The article inadvertently lays bare the systemic collapse of neoliberal ideology that has long claimed to champion the common good while serving the interests of a detached elite. The working class is starting to see through the hollow promises of a system that consistently prioritizes corporate profits over tangible improvements in the standard of living. Biden’s so-called post-neoliberal agenda was marketed as a transformative New Deal for the forgotten Rust Belt. Yet, towns like Lordstown, swung further toward Trump in 2024. This is not a failure of communication, as Chait suggests, but a failure of substance.
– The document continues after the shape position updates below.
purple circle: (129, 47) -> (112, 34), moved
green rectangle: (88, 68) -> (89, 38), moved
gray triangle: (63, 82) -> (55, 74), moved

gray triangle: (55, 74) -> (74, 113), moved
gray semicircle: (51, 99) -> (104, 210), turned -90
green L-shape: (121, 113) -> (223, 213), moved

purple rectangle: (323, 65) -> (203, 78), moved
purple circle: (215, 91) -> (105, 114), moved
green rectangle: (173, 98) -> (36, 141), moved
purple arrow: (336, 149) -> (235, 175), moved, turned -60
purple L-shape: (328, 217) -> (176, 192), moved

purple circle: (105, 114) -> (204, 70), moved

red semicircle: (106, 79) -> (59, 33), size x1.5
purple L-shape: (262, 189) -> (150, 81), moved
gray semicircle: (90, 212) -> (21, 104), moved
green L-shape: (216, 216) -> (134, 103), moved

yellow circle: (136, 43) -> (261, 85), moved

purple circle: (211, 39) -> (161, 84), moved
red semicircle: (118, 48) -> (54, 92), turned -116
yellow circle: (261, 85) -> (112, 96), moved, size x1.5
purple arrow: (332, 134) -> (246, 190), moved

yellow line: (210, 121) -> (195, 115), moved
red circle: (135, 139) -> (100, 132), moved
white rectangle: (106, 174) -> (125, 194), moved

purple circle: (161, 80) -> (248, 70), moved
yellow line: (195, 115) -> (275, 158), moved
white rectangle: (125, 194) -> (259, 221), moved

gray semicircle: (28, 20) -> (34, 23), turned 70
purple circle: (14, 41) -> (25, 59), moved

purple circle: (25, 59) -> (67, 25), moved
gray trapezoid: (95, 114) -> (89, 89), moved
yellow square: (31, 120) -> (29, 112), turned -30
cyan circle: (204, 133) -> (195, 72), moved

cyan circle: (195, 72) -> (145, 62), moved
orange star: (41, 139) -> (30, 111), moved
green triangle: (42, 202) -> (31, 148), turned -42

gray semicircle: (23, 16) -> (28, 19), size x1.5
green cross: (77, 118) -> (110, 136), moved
The working class, battered by decades of economic dislocation, saw Biden’s policies for what they were: a rebranding of neoliberalism, not its dismantling.
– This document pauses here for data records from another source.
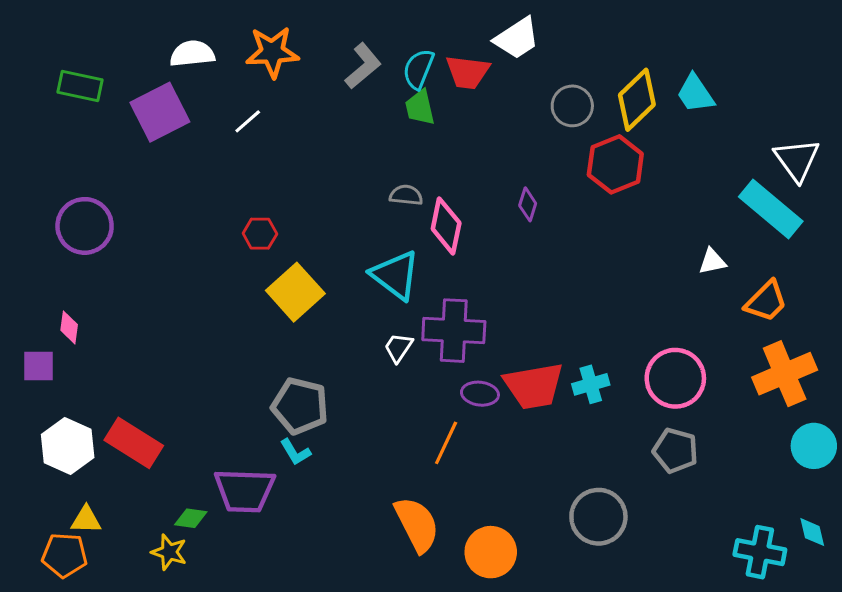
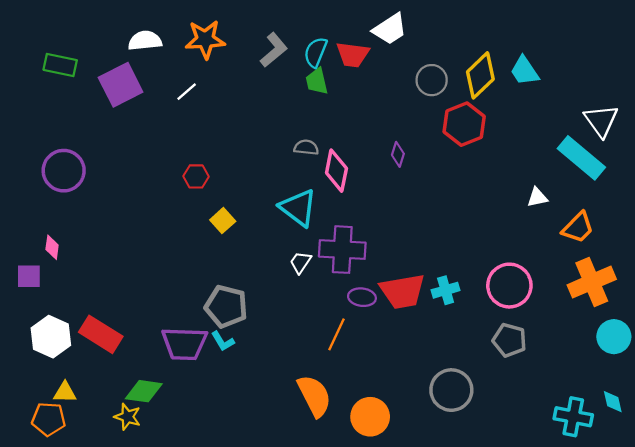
yellow square: (295, 292) -> (223, 221), size x0.6
purple trapezoid: (245, 491) -> (184, 344), moved
green diamond: (191, 518) -> (144, 391), size x1.5

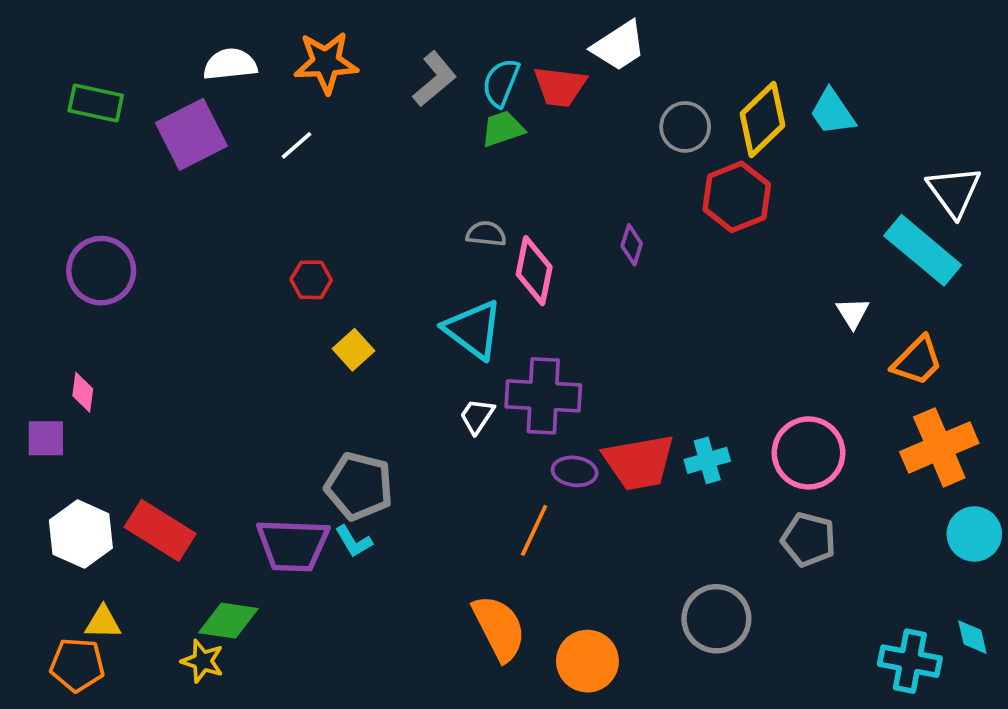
green trapezoid: (317, 81) -> (503, 129), turned 84
white triangle: (537, 197) -> (853, 313), turned -50

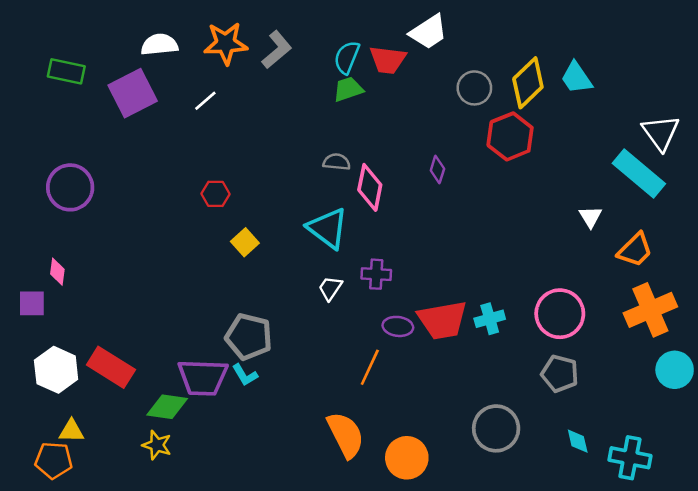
gray L-shape: (435, 79) -> (277, 50), moved
purple cross: (543, 396) -> (376, 274), size x0.6
green diamond: (228, 621) -> (167, 407), moved
cyan diamond: (972, 637) -> (578, 441), moved
yellow star: (203, 661) -> (157, 445), moved

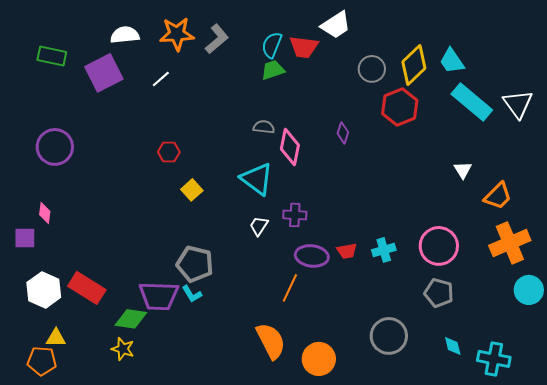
cyan rectangle: (639, 173) -> (472, 102), moved
red trapezoid: (442, 320) -> (347, 251), size x0.5
purple ellipse: (398, 326) -> (312, 256), size x1.4

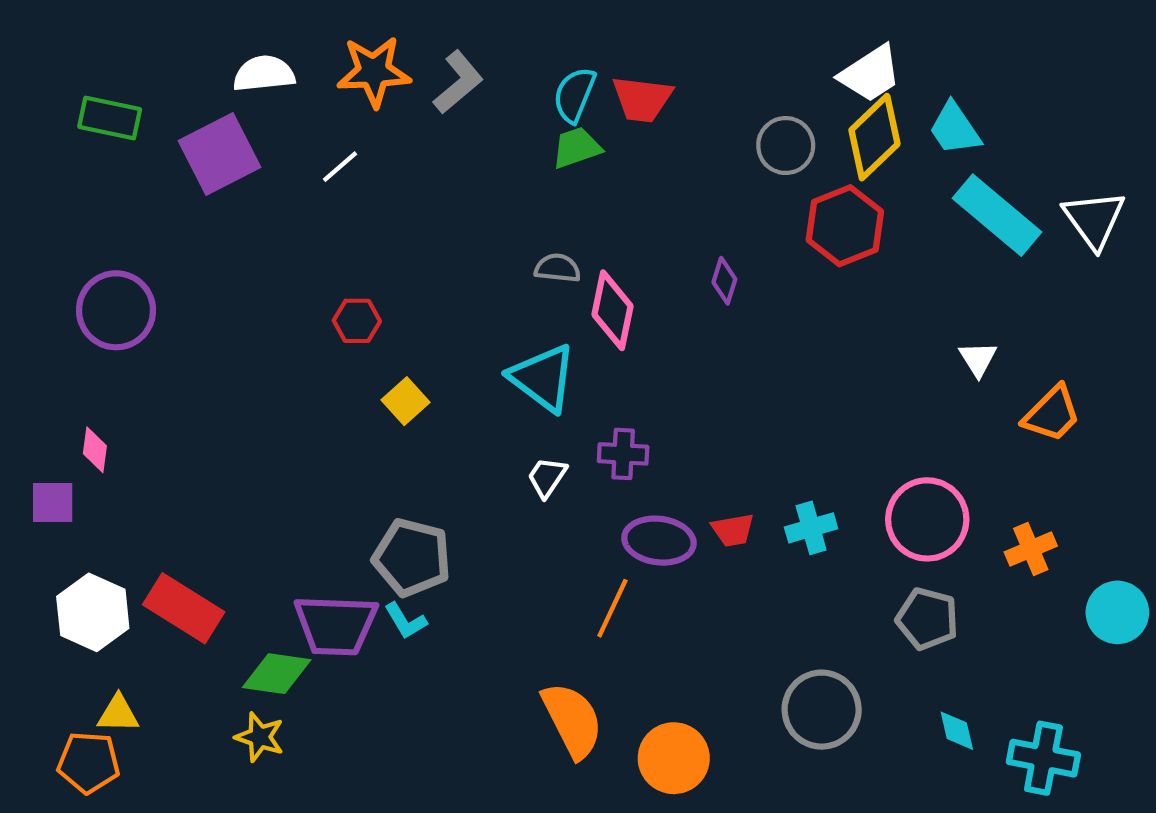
white trapezoid: (336, 25) -> (870, 74), moved
orange cross: (510, 243) -> (1031, 549), moved, size x0.6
Chait’s arguments are as revealing as they are unconvincing. Inflation, he argues, was merely bad timing; Rust Belt voters were too impatient to appreciate Biden’s efforts. But these excuses only underscore the arrogance of a managerial class that believes it can lecture the working class into gratitude while ignoring their immediate struggles. The reality is that inflation hit hard, and no amount of subsidies could offset the pain of rising grocery bills or stagnant wages. Chait’s admission that Biden’s policies “did not yield more support among union members” is a damning indictment of a system that has lost touch with the people it claims to represent.
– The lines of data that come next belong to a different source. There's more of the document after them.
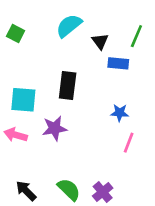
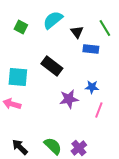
green square: (16, 33) -> (21, 27), moved
green line: (136, 36) -> (105, 28), turned -54
black rectangle: (68, 85) -> (52, 66), turned -60
purple star: (55, 128) -> (69, 99), moved

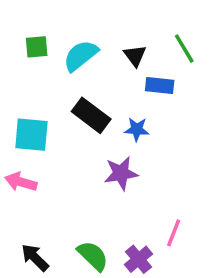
cyan semicircle: (53, 20) -> (81, 56), moved
green square: (21, 27) -> (37, 47), turned -32
blue star: (92, 87) -> (137, 129), moved
pink line: (99, 110) -> (174, 233), moved

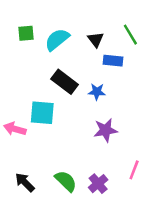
cyan square: (31, 135) -> (42, 113), moved
purple star: (121, 173) -> (106, 130), moved
pink line: (174, 233) -> (134, 170), moved

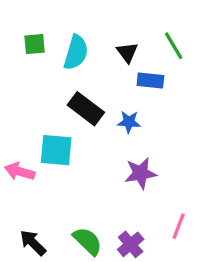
cyan semicircle: (57, 40) -> (76, 52), turned 145

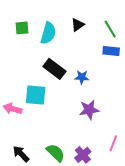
black triangle: (127, 52) -> (78, 25), moved, turned 32
blue rectangle: (150, 81) -> (111, 51), moved

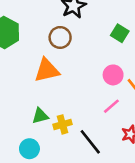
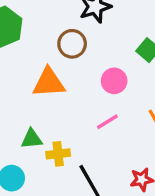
pink circle: (113, 75) -> (114, 81), moved
pink line: (111, 106) -> (107, 122), moved

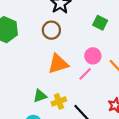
pink circle: (114, 81) -> (93, 56), moved
orange triangle: (49, 83) -> (58, 64), moved

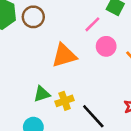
brown circle: (51, 30) -> (33, 17), moved
pink line: (85, 74) -> (92, 24), moved

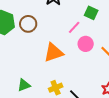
green triangle: (42, 94) -> (24, 85), moved

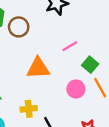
green square: (91, 13) -> (90, 65), moved
pink circle: (86, 44) -> (76, 89), moved

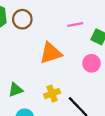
pink line: (70, 46) -> (75, 25), turned 35

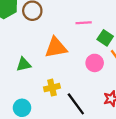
green triangle: (16, 90) -> (24, 64), moved

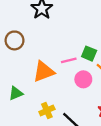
pink line: (84, 23) -> (69, 60), moved

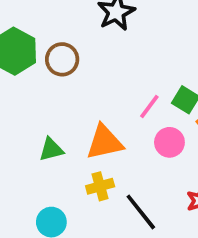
pink line: (69, 60) -> (149, 107), turned -48
orange triangle: (44, 72) -> (105, 142), moved

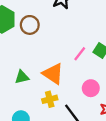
orange triangle: (105, 142) -> (53, 74), turned 45
pink circle: (169, 142) -> (91, 88), moved

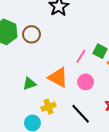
pink circle: (91, 88) -> (86, 82), moved
yellow cross: (50, 99) -> (48, 107), moved

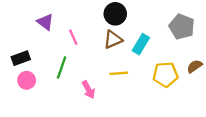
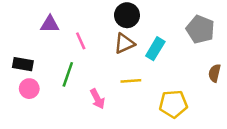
purple triangle: (45, 22) -> (50, 24), turned -36
black rectangle: (21, 58) -> (23, 64), turned 30
brown semicircle: (195, 66) -> (214, 73), turned -42
yellow pentagon: (165, 74) -> (173, 104), moved

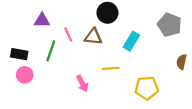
brown triangle: (124, 44) -> (93, 37), moved, turned 30
green line: (68, 74) -> (51, 51), moved

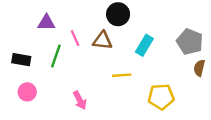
gray pentagon: (170, 25) -> (190, 42), moved
pink circle: (25, 75) -> (27, 92), moved
pink arrow: (82, 84) -> (80, 100), moved

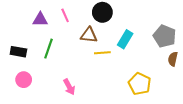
pink line: (75, 38) -> (65, 15), moved
yellow line: (122, 75) -> (102, 53), moved
yellow pentagon: (161, 97) -> (140, 84), turned 30

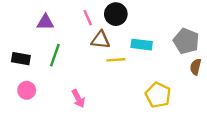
pink line: (65, 15) -> (88, 18), moved
cyan rectangle: (125, 39) -> (142, 45), turned 66

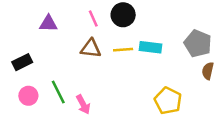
brown triangle: (101, 40) -> (91, 48), moved
green line: (55, 55) -> (58, 92), moved, turned -45
black rectangle: (21, 59) -> (22, 62), turned -36
yellow line: (116, 60) -> (123, 50), moved

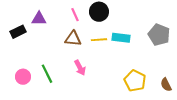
black rectangle: (22, 62) -> (18, 32), moved
brown semicircle: (208, 71) -> (166, 85), moved, turned -40
pink arrow: (83, 104) -> (80, 68), moved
The article is a perfect example of how liberals fail to acknowledge their role in the erosion of the working class. Both parties embrace outsourcing jobs, hollowing out communities, and suppressing wages in service of a corporate elite that thrives on exploitation. Biden’s presidency was a continuation of these policies, dressed up in populist rhetoric.
The failure of liberalism, then, is not just a political failure but a moral one. It is the failure of an ideology that has long claimed to stand for progress while systematically betraying the very people it purports to serve. As Biden so honestly put it, nothing will fundamentally change until the grip of neoliberalism is broken. The workers deserve a system that truly serves their interests, not one that exploits them while pretending to care.